Whether you've been married for decades or engaged for a few weeks, money—how to save it, how to spend it—is one of the most common argument triggers for couples. But by working as a team to understand and wisely use your finances from the beginning of your marriage, you can avoid some of those challenges (and the fights that often follow). The first step, says Matt Bell, author of Money and Marriage: A Complete Guide for Engaged and Newly Married Couples, is to join your finances, so you can move forward with goals based on your shared net worth. "Combining accounts fosters teamwork and transparency," says Bell. "It encourages couples to manage money together and it enables both spouses to always know where their household stands financially."
Here, Bell shares three important tips to follow if you want to make sure your newlywed years set you on a course toward richer—not poorer.

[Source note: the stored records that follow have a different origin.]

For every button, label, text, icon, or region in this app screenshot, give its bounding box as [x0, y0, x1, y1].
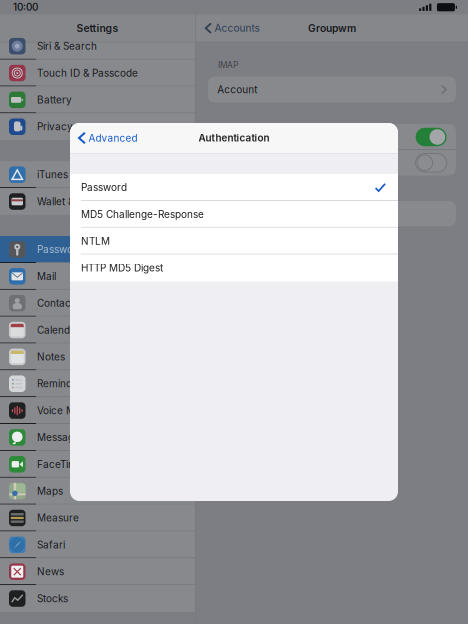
staticText: Password	[81, 181, 127, 194]
button[interactable]: Measure	[0, 505, 195, 532]
button[interactable]: Mail	[0, 263, 195, 290]
button[interactable]: Password	[70, 174, 398, 201]
button[interactable]: Battery	[0, 86, 195, 113]
button[interactable]: Stocks	[0, 585, 195, 612]
staticText: Accounts	[214, 22, 259, 34]
staticText: MD5 Challenge-Response	[81, 208, 204, 220]
button[interactable]: Calendar	[0, 317, 195, 344]
button[interactable]: Notes	[0, 344, 195, 370]
button[interactable]: Privacy	[0, 113, 195, 140]
staticText: Safari	[37, 539, 65, 551]
button[interactable]: Siri & Search	[0, 42, 195, 60]
staticText: Wallet & Apple Pay	[37, 196, 124, 208]
button[interactable]: Accounts	[196, 14, 259, 42]
staticText: HTTP MD5 Digest	[81, 262, 163, 274]
button[interactable]: Account	[208, 76, 456, 103]
button[interactable]: Messages	[0, 424, 195, 451]
staticText: Calendar	[37, 324, 80, 336]
staticText: News	[37, 566, 64, 578]
button[interactable]: HTTP MD5 Digest	[70, 254, 398, 281]
staticText: Voice Memos	[37, 404, 101, 417]
staticText: Passwords & Accounts	[37, 243, 145, 256]
button[interactable]: Touch ID & Passcode	[0, 60, 195, 86]
button[interactable]: MD5 Challenge-Response	[70, 201, 398, 228]
button[interactable]: NTLM	[70, 228, 398, 255]
staticText: Authentication	[198, 132, 270, 144]
staticText: Settings	[76, 22, 118, 34]
staticText: Maps	[37, 485, 63, 497]
button[interactable]: FaceTime	[0, 451, 195, 478]
staticText: IMAP	[218, 60, 238, 70]
staticText: 10:00	[13, 1, 38, 13]
staticText: Siri & Search	[37, 40, 97, 52]
staticText: Battery	[37, 94, 72, 106]
button[interactable]: Wallet & Apple Pay	[0, 188, 195, 215]
button[interactable]: iTunes & App Store	[0, 161, 195, 188]
button[interactable]: Safari	[0, 531, 195, 558]
staticText: Account	[217, 84, 257, 96]
button[interactable]: Advanced	[70, 123, 137, 153]
staticText: Notes	[37, 351, 65, 363]
button[interactable]: News	[0, 558, 195, 585]
staticText: NTLM	[81, 235, 110, 247]
staticText: Advanced	[88, 132, 137, 144]
staticText: FaceTime	[37, 458, 83, 470]
button[interactable]: Maps	[0, 478, 195, 505]
button[interactable]: Contacts	[0, 290, 195, 317]
staticText: Privacy	[37, 121, 73, 133]
staticText: Messages	[37, 431, 85, 444]
staticText: iTunes & App Store	[37, 169, 127, 181]
staticText: Stocks	[37, 592, 68, 605]
staticText: Measure	[37, 512, 79, 524]
staticText: Contacts	[37, 297, 79, 309]
button[interactable]: Passwords & Accounts	[0, 236, 195, 263]
staticText: Reminders	[37, 378, 87, 390]
staticText: Groupwm	[308, 22, 356, 34]
button[interactable]: Reminders	[0, 370, 195, 397]
staticText: Mail	[37, 270, 56, 282]
button[interactable]: Voice Memos	[0, 397, 195, 424]
staticText: Touch ID & Passcode	[37, 67, 138, 79]
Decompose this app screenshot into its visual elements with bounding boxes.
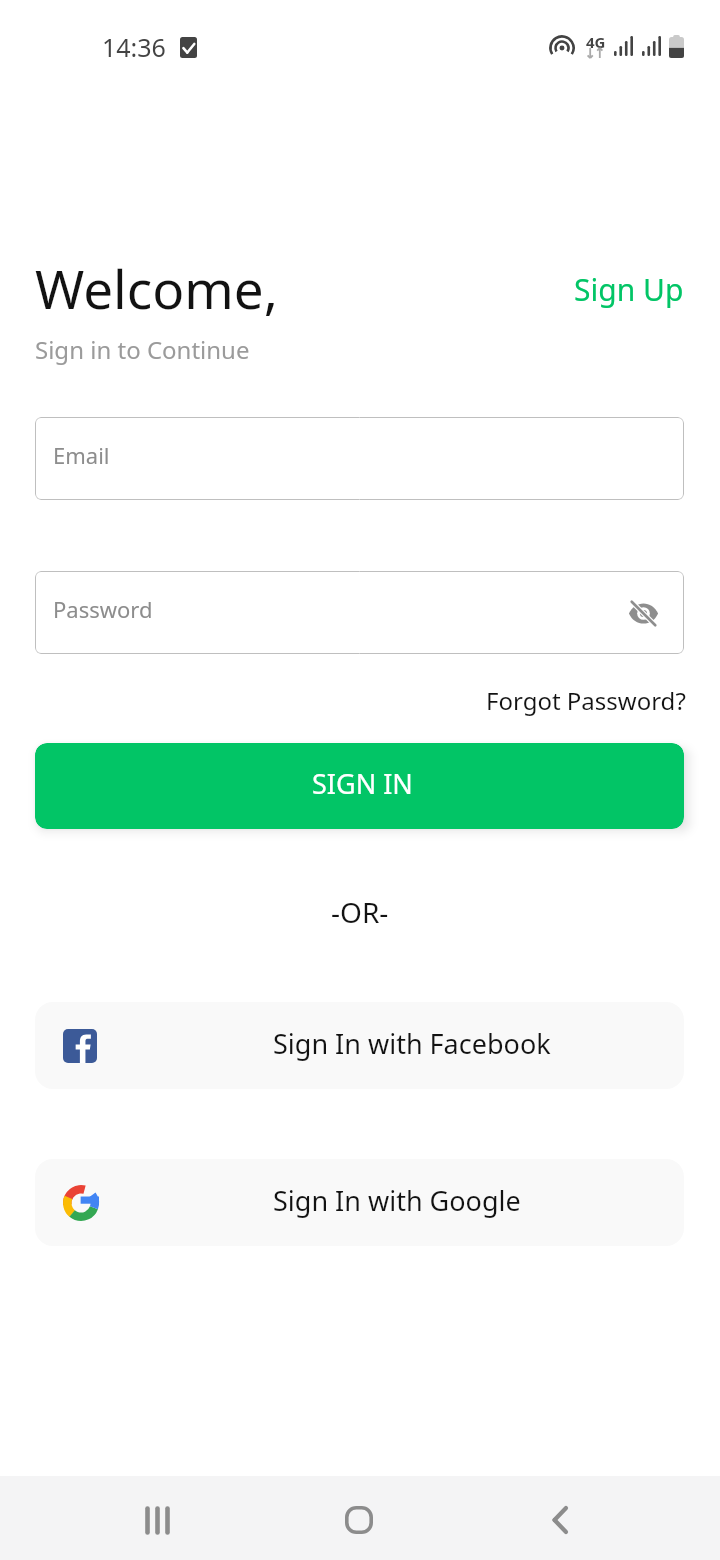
button[interactable]: Password [35,571,684,654]
staticText: 4G [586,32,606,52]
button[interactable]: Forgot Password? [478,680,694,721]
staticText: Password [53,594,153,624]
staticText: Sign Up [574,269,684,310]
staticText: -OR- [331,893,389,931]
staticText: Sign In with Google [273,1182,521,1219]
staticText: Email [53,440,110,470]
button[interactable]: Email [35,417,684,500]
button[interactable]: Home [319,1476,399,1560]
staticText: SIGN IN [312,765,413,802]
button[interactable]: Recent apps [117,1476,197,1560]
button[interactable]: Back [520,1476,600,1560]
button[interactable]: Sign Up [566,265,692,314]
staticText: 14:36 [102,30,166,64]
staticText: Sign In with Facebook [273,1025,551,1062]
button[interactable]: Sign In with Facebook [35,1002,684,1089]
staticText: Sign in to Continue [35,333,250,366]
staticText: Forgot Password? [486,684,686,717]
button[interactable]: Show password [619,589,667,637]
button[interactable]: Sign In with Google [35,1159,684,1246]
button[interactable]: SIGN IN [35,743,684,829]
staticText: Welcome, [35,252,278,324]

Build a budget—and try to stick to it.
Setting and maintaining a budget together means each partner knows where the money is going and how it's affecting their long-term goals. "Both should be involved in setting financial priorities and deciding how much to spend on what," says Bell. "Then it's okay to divvy up some of the responsibilities. One spouse might be mostly responsible for data entry, but both should be responsible for seeing how their household is doing throughout the month and doing their part to manage to the numbers in each category." If you aren't on the same page about your spending, you won't be working together toward your other goals, too—whether that's a big vacation, a new home, or debt payoff. "People who don't use a budget usually think it'll be restrictive. I think it's the exact opposite," he says. "It's very freeing to decide together how much we're going to spend on this or that. When we spend money on clothing or vacations or other things, we spend freely because we know how much we can spend without messing up other parts of our financial life."
Live on one income.
There's no match for the flexibility you'll get from committing to expenses that total just one of your incomes. "It's easy to imagine all that you'll be able to afford with two incomes and to start taking on commitments that lock you into your need for both incomes," says Bell. "If you buy a house that requires both incomes, that takes away a lot of financial flexibility." Living on one income means you'll have an entire second salary to put toward home improvements, travel, or retirement, and if your job situation changes in the future—either because you have kids and one partner wants to stop working for a few years, or because one partner loses their job—it won't be nearly as stressful.
Share your past spending.
While you're being honest about your relationship history, your not-very-politically-correct uncle, and your habit of forgetting to take the trash out, own up to your financial picture, too—especially if it includes a big chunk of consumer debt. "Here's what I think is the healthiest attitude to take into your marriage," Bell says: "If one spouse had debt before getting married, after getting married they both have debt. If one was especially wealthy before getting married, after getting married they're both wealthy." Paying off debt should be a task for the couple to focus on together—in many cases, before making any other major financial moves. "Debt is a huge hindrance to a happy marriage," says Bell. "With debt there tends to be more tension, more stress, and it limits what you can do—whether you can buy a house, how much house you can afford, the types of vacations you can take." This means not going into debt to pay for your wedding, either. "For some couples, that can be tough—it's an important day, filled with expectations," Bell says. "To be sure, there will be lots of tradeoffs to make, but that's great training for life after your wedding day, because there will be lots of tradeoffs to make then as well."